Risk & Compliance

Paid to Whistle

The newly signed financial-reform law substantially raises the potential rewards for whistle-blowing. Will a flood of new claims result?
Sarah JohnsonJuly 23, 2010

Sure, money talks. But will it persuade witnesses to securities fraud to come forward and talk, even at the risk of losing their job and reputation?

Congress hopes the answer is yes. The Dodd-Frank Wall Street Reform and Consumer Protection Act, signed into law by President Obama on Wednesday, mandates substantially greater rewards and protections for whistle-blowers. Under the law, the Securities and Exchange Commission will determine rewards for whistle-blowers in all enforcement cases that involve penalties worth more than $1 million. Successful informants will be entitled to collect 10% to 30% of the wrongdoers’ payout to the commission.

That’s a far cry from previous practice. Before, the SEC could reward only whistle-blowers involved in insider-trading cases. And the commission has been stingy: during its 20-year existence, the SEC’s whistle-blower program has paid out only $159,537 to five claimants. No wonder observers of securities fraud have had little incentive to spill the beans. “Basically, [whistle-blowing] ruins your life,” says Luigi Zingales, a professor at the University of Chicago Booth School of Business who has studied the issue of whistle-blowers. “What is worth your life getting ruined?
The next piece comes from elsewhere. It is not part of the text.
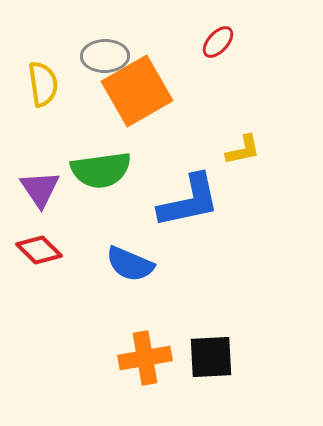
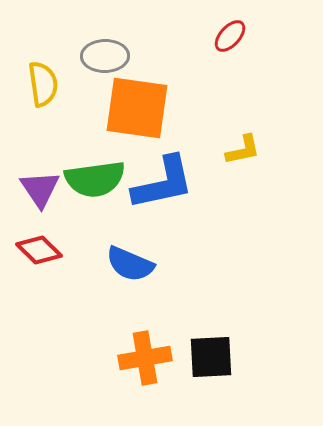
red ellipse: moved 12 px right, 6 px up
orange square: moved 17 px down; rotated 38 degrees clockwise
green semicircle: moved 6 px left, 9 px down
blue L-shape: moved 26 px left, 18 px up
It’s pretty expensive.”

The new law also expands whistle-blowers’ rights, allowing those who think they have been discriminated against or fired in retaliation to bring their case to a federal judge within six years. Under the Sarbanes-Oxley Act, whistle-blowers were restricted to dealing with Department of Labor judges under a 90-day statute of limitations, with most cases getting thrown out or settled.

For employers, the changes could bring on heartburn. Attorneys warn that the hope of a lucrative payday, no matter how farfetched, could encourage employees who suspect fraud is going on at their company to bypass their compliance departments and go straight to the government. As the SEC sets up its new whistle-blower office (it has until April 2011 to do so), companies should reexamine their whistle-blower polices and consider reminding their workforce how to report problems, such as through an anonymous tip line. (Most publicly traded companies have had such hotlines since Sarbox was passed in 2002.)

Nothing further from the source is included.